* Activity *
Lines in which "我的认证" appears should be pulled from the data below.

-- Opening Marker --

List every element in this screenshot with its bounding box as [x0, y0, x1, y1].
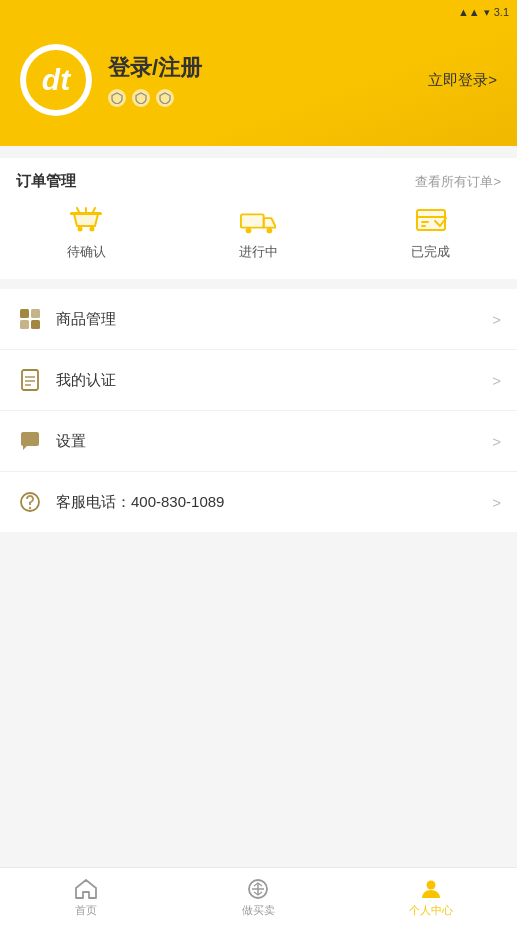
product-icon — [16, 305, 44, 333]
svg-point-4 — [246, 228, 252, 234]
cert-label: 我的认证 — [56, 371, 492, 390]
profile-icon — [419, 878, 443, 900]
product-label: 商品管理 — [56, 310, 492, 329]
badge-1 — [108, 89, 126, 107]
orders-header: 订单管理 查看所有订单> — [0, 158, 517, 201]
order-in-progress[interactable]: 进行中 — [172, 205, 344, 261]
orders-section: 订单管理 查看所有订单> — [0, 158, 517, 279]
nav-profile[interactable]: 个人中心 — [345, 878, 517, 918]
support-arrow: > — [492, 494, 501, 511]
svg-rect-0 — [70, 212, 102, 215]
order-completed-label: 已完成 — [411, 243, 450, 261]
nav-trade-label: 做买卖 — [242, 903, 275, 918]
svg-rect-14 — [31, 309, 40, 318]
basket-icon — [67, 205, 105, 237]
battery-indicator: 3.1 — [494, 6, 509, 18]
cert-arrow: > — [492, 372, 501, 389]
svg-point-22 — [29, 507, 31, 509]
support-icon — [16, 488, 44, 516]
nav-home-label: 首页 — [75, 903, 97, 918]
wifi-icon: ▾ — [484, 6, 490, 19]
profile-header: dt 登录/注册 立即登录> — [0, 24, 517, 146]
svg-rect-9 — [417, 210, 445, 230]
avatar-logo: dt — [26, 50, 86, 110]
signal-icon: ▲▲ — [458, 6, 480, 18]
profile-info: 登录/注册 — [108, 53, 202, 107]
settings-label: 设置 — [56, 432, 492, 451]
badge-3 — [156, 89, 174, 107]
delivery-icon — [239, 205, 277, 237]
settings-arrow: > — [492, 433, 501, 450]
view-all-orders-link[interactable]: 查看所有订单> — [415, 173, 501, 191]
svg-rect-12 — [421, 225, 426, 227]
svg-rect-17 — [22, 370, 38, 390]
svg-rect-7 — [264, 218, 275, 228]
orders-title: 订单管理 — [16, 172, 76, 191]
profile-title: 登录/注册 — [108, 53, 202, 83]
order-in-progress-label: 进行中 — [239, 243, 278, 261]
menu-item-cert[interactable]: 我的认证 > — [0, 350, 517, 411]
support-label: 客服电话：400-830-1089 — [56, 493, 492, 512]
svg-point-2 — [90, 227, 95, 232]
menu-item-support[interactable]: 客服电话：400-830-1089 > — [0, 472, 517, 532]
svg-rect-16 — [31, 320, 40, 329]
chat-icon — [16, 427, 44, 455]
svg-rect-15 — [20, 320, 29, 329]
svg-point-1 — [78, 227, 83, 232]
cert-icon — [16, 366, 44, 394]
avatar: dt — [20, 44, 92, 116]
nav-profile-label: 个人中心 — [409, 903, 453, 918]
bottom-navigation: 首页 做买卖 个人中心 — [0, 867, 517, 927]
svg-point-26 — [426, 880, 435, 889]
trade-icon — [246, 878, 270, 900]
svg-rect-6 — [241, 214, 264, 227]
order-completed[interactable]: 已完成 — [345, 205, 517, 261]
status-bar: ▲▲ ▾ 3.1 — [0, 0, 517, 24]
completed-icon — [412, 205, 450, 237]
trust-badges — [108, 89, 202, 107]
nav-trade[interactable]: 做买卖 — [172, 878, 344, 918]
svg-rect-11 — [421, 221, 429, 223]
badge-2 — [132, 89, 150, 107]
order-status-list: 待确认 进行中 — [0, 201, 517, 279]
svg-point-5 — [267, 228, 273, 234]
order-pending[interactable]: 待确认 — [0, 205, 172, 261]
svg-rect-13 — [20, 309, 29, 318]
nav-home[interactable]: 首页 — [0, 878, 172, 918]
menu-section: 商品管理 > 我的认证 > 设置 > — [0, 289, 517, 532]
order-pending-label: 待确认 — [67, 243, 106, 261]
menu-item-settings[interactable]: 设置 > — [0, 411, 517, 472]
profile-left: dt 登录/注册 — [20, 44, 202, 116]
home-icon — [74, 878, 98, 900]
product-arrow: > — [492, 311, 501, 328]
menu-item-product[interactable]: 商品管理 > — [0, 289, 517, 350]
login-button[interactable]: 立即登录> — [428, 71, 497, 90]
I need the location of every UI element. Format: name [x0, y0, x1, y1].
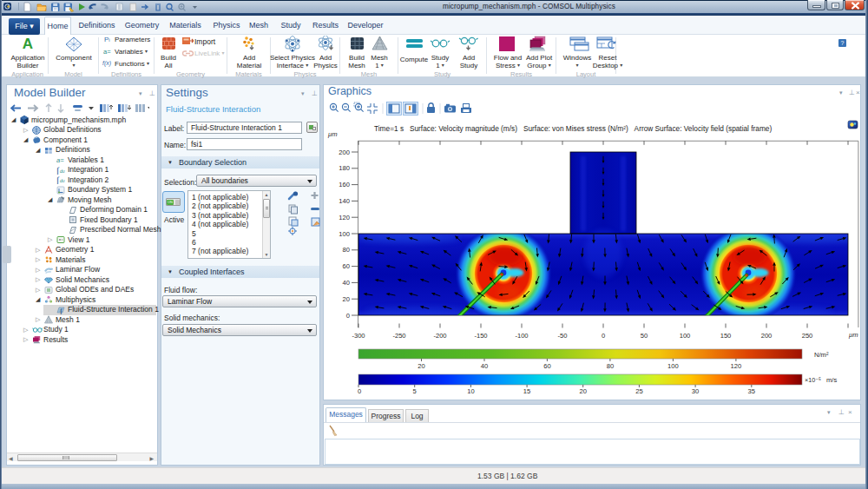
svg-text:-250: -250: [392, 332, 405, 340]
svg-text:25: 25: [635, 387, 642, 395]
svg-text:100: 100: [680, 332, 691, 340]
svg-text:-50: -50: [558, 332, 568, 340]
svg-text:100: 100: [667, 362, 679, 370]
svg-text:0: 0: [602, 332, 605, 340]
svg-text:80: 80: [343, 246, 350, 254]
svg-text:160: 160: [339, 181, 350, 188]
svg-text:a=: a=: [56, 156, 64, 164]
svg-text:40: 40: [481, 362, 488, 370]
svg-text:100: 100: [339, 230, 350, 238]
svg-text:80: 80: [607, 362, 614, 370]
svg-text:N/m²: N/m²: [814, 351, 829, 359]
svg-text:60: 60: [343, 262, 350, 270]
svg-text:10: 10: [467, 387, 474, 395]
svg-text:×10⁻⁵: ×10⁻⁵: [805, 376, 821, 384]
svg-text:150: 150: [720, 332, 732, 340]
svg-text:20: 20: [579, 387, 586, 395]
svg-text:μm: μm: [848, 331, 858, 339]
svg-text:120: 120: [731, 362, 742, 370]
svg-text:200: 200: [339, 149, 350, 156]
svg-text:Time=1 s Surface: Velocity m: Time=1 s Surface: Velocity magnitude (m/…: [374, 124, 772, 133]
svg-text:40: 40: [343, 279, 350, 287]
svg-text:20: 20: [418, 362, 424, 370]
svg-text:250: 250: [802, 332, 813, 340]
svg-text:5: 5: [413, 387, 417, 395]
svg-text:du: du: [60, 169, 65, 174]
svg-text:-150: -150: [474, 332, 487, 340]
svg-text:30: 30: [692, 387, 699, 395]
svg-text:0: 0: [358, 387, 361, 395]
svg-text:-300: -300: [352, 332, 365, 340]
svg-text:-200: -200: [433, 332, 446, 340]
svg-text:60: 60: [543, 362, 550, 370]
svg-text:35: 35: [748, 387, 755, 395]
svg-text:180: 180: [339, 164, 350, 172]
svg-text:20: 20: [343, 295, 350, 303]
svg-text:50: 50: [641, 332, 648, 340]
svg-text:140: 140: [339, 197, 350, 205]
svg-text:200: 200: [761, 332, 773, 340]
svg-text:m/s: m/s: [826, 376, 837, 384]
svg-text:15: 15: [523, 387, 530, 395]
svg-text:0: 0: [346, 312, 350, 320]
svg-text:μm: μm: [327, 130, 338, 138]
svg-text:-100: -100: [515, 332, 528, 340]
svg-text:120: 120: [339, 214, 350, 221]
svg-text:du: du: [60, 178, 65, 183]
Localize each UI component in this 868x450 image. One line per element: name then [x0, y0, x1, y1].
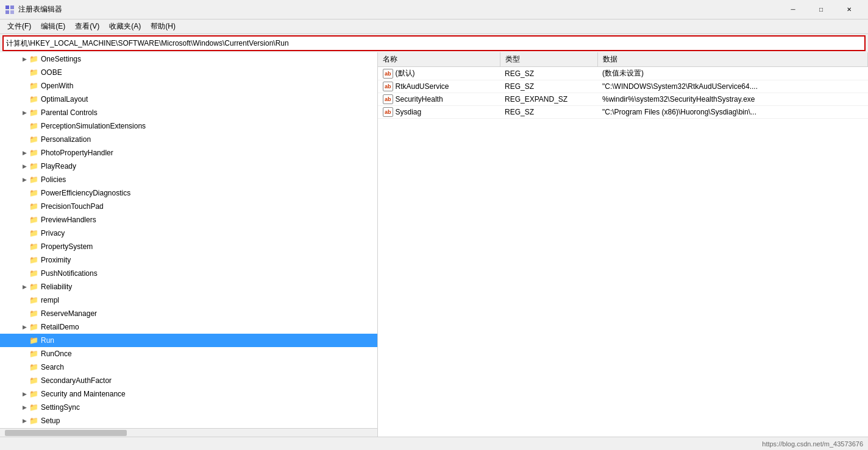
folder-icon: 📁 [29, 336, 38, 345]
folder-icon: 📁 [29, 55, 38, 63]
expand-icon[interactable]: ▶ [20, 148, 29, 158]
reg-ab-icon: ab [383, 69, 393, 79]
folder-icon: 📁 [29, 108, 38, 117]
expand-icon[interactable]: ▶ [20, 282, 29, 292]
folder-icon: 📁 [29, 229, 38, 237]
tree-item-privacy[interactable]: 📁Privacy [0, 227, 377, 240]
expand-icon[interactable]: ▶ [20, 161, 29, 171]
maximize-button[interactable]: □ [807, 0, 835, 19]
tree-item-reliability[interactable]: ▶📁Reliability [0, 280, 377, 294]
tree-item-parentalcontrols[interactable]: ▶📁Parental Controls [0, 106, 377, 119]
expand-icon[interactable]: ▶ [20, 403, 29, 412]
app-icon [5, 5, 15, 15]
tree-item-openwith[interactable]: 📁OpenWith [0, 79, 377, 93]
tree-label: Proximity [41, 256, 71, 264]
tree-item-previewhandlers[interactable]: 📁PreviewHandlers [0, 213, 377, 227]
tree-item-setup[interactable]: ▶📁Setup [0, 414, 377, 427]
minimize-button[interactable]: ─ [779, 0, 807, 19]
tree-item-playready[interactable]: ▶📁PlayReady [0, 160, 377, 173]
table-row[interactable]: ab(默认)REG_SZ(数值未设置) [378, 67, 868, 80]
reg-type: REG_EXPAND_SZ [500, 93, 597, 106]
folder-icon: 📁 [29, 175, 38, 184]
tree-item-precisiontouchpad[interactable]: 📁PrecisionTouchPad [0, 200, 377, 213]
tree-item-propertysystem[interactable]: 📁PropertySystem [0, 240, 377, 253]
folder-icon: 📁 [29, 323, 38, 331]
reg-data: %windir%\system32\SecurityHealthSystray.… [597, 93, 868, 106]
tree-item-runonce[interactable]: 📁RunOnce [0, 347, 377, 360]
status-bar: https://blog.csdn.net/m_43573676 [0, 437, 868, 450]
menu-help[interactable]: 帮助(H) [146, 20, 180, 33]
tree-item-proximity[interactable]: 📁Proximity [0, 253, 377, 267]
expand-icon [20, 121, 29, 131]
menu-favorites[interactable]: 收藏夹(A) [104, 20, 146, 33]
tree-item-optimallayout[interactable]: 📁OptimalLayout [0, 93, 377, 106]
table-row[interactable]: abRtkAudUServiceREG_SZ"C:\WINDOWS\System… [378, 80, 868, 93]
table-row[interactable]: abSecurityHealthREG_EXPAND_SZ%windir%\sy… [378, 93, 868, 106]
tree-item-rempl[interactable]: 📁rempl [0, 294, 377, 307]
tree-label: PerceptionSimulationExtensions [41, 122, 146, 130]
tree-item-policies[interactable]: ▶📁Policies [0, 173, 377, 186]
expand-icon [20, 81, 29, 91]
tree-item-run[interactable]: 📁Run [0, 334, 377, 347]
folder-icon: 📁 [29, 256, 38, 264]
tree-item-pushnotifications[interactable]: 📁PushNotifications [0, 267, 377, 280]
tree-item-secondaryauthfactor[interactable]: 📁SecondaryAuthFactor [0, 374, 377, 387]
values-table[interactable]: 名称 类型 数据 ab(默认)REG_SZ(数值未设置)abRtkAudUSer… [378, 52, 868, 437]
tree-item-onesettings[interactable]: ▶📁OneSettings [0, 52, 377, 66]
menu-file[interactable]: 文件(F) [2, 20, 36, 33]
tree-item-oobe[interactable]: 📁OOBE [0, 66, 377, 79]
tree-label: RunOnce [41, 350, 72, 358]
tree-item-photopropertyhandler[interactable]: ▶📁PhotoPropertyHandler [0, 146, 377, 160]
svg-rect-3 [10, 10, 14, 14]
tree-item-reservemanager[interactable]: 📁ReserveManager [0, 307, 377, 320]
tree-label: PushNotifications [41, 269, 98, 278]
tree-hscroll[interactable] [0, 428, 377, 437]
tree-label: Search [41, 363, 64, 371]
expand-icon[interactable]: ▶ [20, 416, 29, 426]
tree-label: RetailDemo [41, 323, 79, 331]
main-content: ▶📁OneSettings📁OOBE📁OpenWith📁OptimalLayou… [0, 52, 868, 437]
expand-icon[interactable]: ▶ [20, 322, 29, 332]
expand-icon[interactable]: ▶ [20, 389, 29, 399]
col-type[interactable]: 类型 [500, 52, 597, 67]
close-button[interactable]: ✕ [835, 0, 863, 19]
expand-icon[interactable]: ▶ [20, 54, 29, 64]
tree-label: Setup [41, 417, 60, 425]
tree-item-retaildemo[interactable]: ▶📁RetailDemo [0, 320, 377, 334]
tree-label: Reliability [41, 283, 72, 291]
folder-icon: 📁 [29, 135, 38, 144]
menu-view[interactable]: 查看(V) [70, 20, 104, 33]
folder-icon: 📁 [29, 283, 38, 291]
tree-label: OptimalLayout [41, 95, 88, 104]
table-row[interactable]: abSysdiagREG_SZ"C:\Program Files (x86)\H… [378, 106, 868, 119]
tree-item-powerefficiencydiagnostics[interactable]: 📁PowerEfficiencyDiagnostics [0, 186, 377, 200]
reg-name: (默认) [396, 68, 415, 79]
window-title: 注册表编辑器 [18, 4, 779, 15]
tree-item-personalization[interactable]: 📁Personalization [0, 133, 377, 146]
expand-icon[interactable]: ▶ [20, 175, 29, 185]
reg-name-cell: abSysdiag [378, 106, 500, 119]
expand-icon[interactable]: ▶ [20, 108, 29, 118]
folder-icon: 📁 [29, 363, 38, 371]
svg-rect-0 [5, 5, 9, 9]
menu-edit[interactable]: 编辑(E) [36, 20, 70, 33]
tree-item-perceptionsimulationextensions[interactable]: 📁PerceptionSimulationExtensions [0, 119, 377, 133]
col-data[interactable]: 数据 [597, 52, 868, 67]
tree-label: PropertySystem [41, 242, 93, 251]
tree-scroll[interactable]: ▶📁OneSettings📁OOBE📁OpenWith📁OptimalLayou… [0, 52, 377, 428]
expand-icon [20, 94, 29, 104]
address-bar[interactable]: 计算机\HKEY_LOCAL_MACHINE\SOFTWARE\Microsof… [2, 35, 866, 51]
col-name[interactable]: 名称 [378, 52, 500, 67]
hscroll-thumb[interactable] [5, 430, 127, 436]
tree-item-settingsync[interactable]: ▶📁SettingSync [0, 401, 377, 414]
expand-icon [20, 309, 29, 318]
expand-icon [20, 336, 29, 345]
expand-icon [20, 376, 29, 385]
expand-icon [20, 188, 29, 198]
reg-type: REG_SZ [500, 67, 597, 80]
folder-icon: 📁 [29, 149, 38, 157]
tree-item-securityandmaintenance[interactable]: ▶📁Security and Maintenance [0, 387, 377, 401]
folder-icon: 📁 [29, 390, 38, 398]
tree-item-search[interactable]: 📁Search [0, 360, 377, 374]
folder-icon: 📁 [29, 216, 38, 224]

-- Closing Marker --

* Answer section *
cert-label: 我的认证 — [56, 371, 492, 390]
menu-item-cert[interactable]: 我的认证 > — [0, 350, 517, 411]
menu-section: 商品管理 > 我的认证 > 设置 > — [0, 289, 517, 532]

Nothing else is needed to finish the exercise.